01/03/2019 11:49 AM IST | Updated 01/03/2019 11:49 AM IST

India Has Big Data; But Poor Data Quality Hurts Real Development

Having a policy strategy specifically drawn out for big data would define the regulatory and contractual aspects of each type of data which would enlarge the scope of data use.

Mint Images via Getty Images

Google Maps, Alexa, Siri, personalised Netflix options, YouTube suggestions, Pinterest feeds, calling an Uber, chatbots on websites and even  targeted brand advertisements on social media platforms have all become a part of our daily lives.

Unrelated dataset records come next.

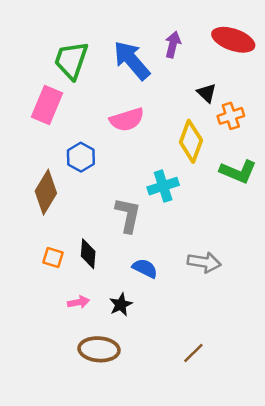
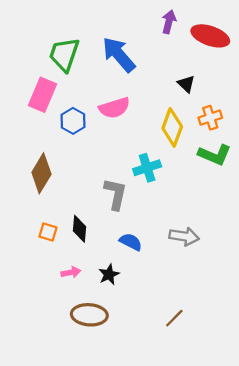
purple arrow: (173, 45) -> (169, 22), moved
orange cross: (231, 116) -> (210, 118), moved
blue hexagon: (81, 157) -> (73, 121), moved

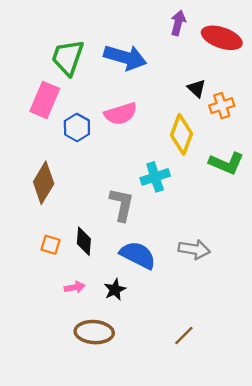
blue arrow: (119, 54) -> (125, 57), turned 147
orange cross: (210, 118) -> (222, 106), moved
blue semicircle: (131, 242) -> (138, 255), size x1.5

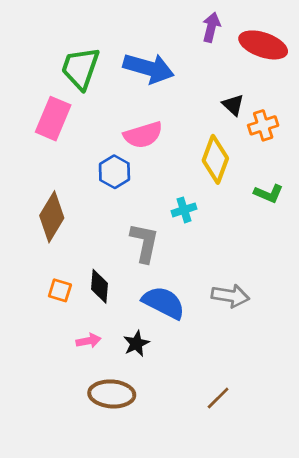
blue hexagon: (77, 127) -> (114, 172), moved
green L-shape: (226, 163) -> (269, 194), size x0.7
cyan cross: (155, 177) -> (184, 210), size x0.7

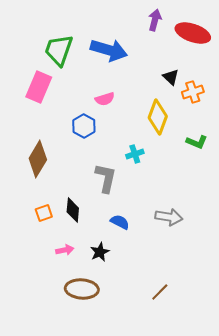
pink semicircle: (143, 135) -> (105, 99), size x0.7
orange square: (60, 290) -> (44, 213), turned -36
blue semicircle: (164, 303) -> (120, 222), size x0.6

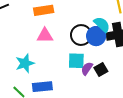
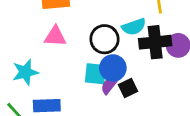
cyan semicircle: (102, 24) -> (134, 27), turned 114
blue circle: (96, 36) -> (113, 68), moved

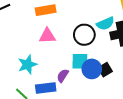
blue circle: (113, 68) -> (92, 69), moved
purple semicircle: (109, 85) -> (63, 76), moved

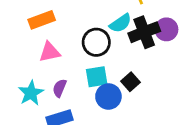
blue circle: (92, 69) -> (108, 97), moved
purple semicircle: (63, 76) -> (60, 88), moved

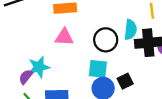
cyan semicircle: (120, 23) -> (130, 30), turned -66
purple semicircle: (60, 88) -> (26, 77), moved

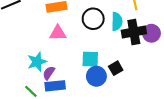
black circle: (106, 40) -> (93, 19), moved
purple semicircle: (26, 77) -> (49, 73), moved

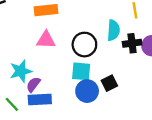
black circle: (93, 19) -> (84, 45), moved
black cross: (134, 32) -> (132, 43), size x0.7

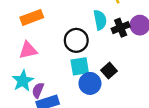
pink triangle: (46, 40) -> (28, 50), moved

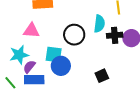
cyan square: (80, 66) -> (54, 54), moved
black square: (109, 71) -> (102, 76), moved
blue circle: (90, 83) -> (61, 66), moved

In order to work, these platforms make use of user data. This data is a small part of the big data used by companies to innovate and structure more products and services for the end users. While we cannot and often do not want to function without these technologies — as customers, our primary fear is for our privacy.

With the launch of the Digital India campaign, India has been moving swiftly in the direction of smart cities, increased public and private technological investments, smarter policing technologies, increased medical breakthroughs, and greater operational efficiency based on big data.

The most current use of real-time data and AI, for efficient crowd management, is at the ongoing Kumbh Mela in Prayagraj. The Government has also invested approximately $480 million for scaling the heights of AI, machine learning and IoT but without efficient leverage of data as a business asset along with a regulated risk assessment, corporate data strategy and a policy structure, India risks being left behind in this technological race.

Recently, several companies including GlaxoSmithKline, General Motors and Johnson and Johnson took part in the 2019 Big Data and AI Executive Survey by NewVantage Partners. As per the survey, several companies have increased investments in big data and AI, but are not seeing commensurate results. One of the primary reasons for this is that while data is the fuel for AI, several bottlenecks prevent its effective use. Restriction in big data flow, which is often defined by volume, velocity and variety, may result in an incomplete and biased data set. Therefore, while the quantity of data should not be regulated, what needs to be controlled is the quality of data and the method of analysis.

Big data including personally identifiable data is reams of data made available from your digital presence, which when merged and analysed together could have significant social impact.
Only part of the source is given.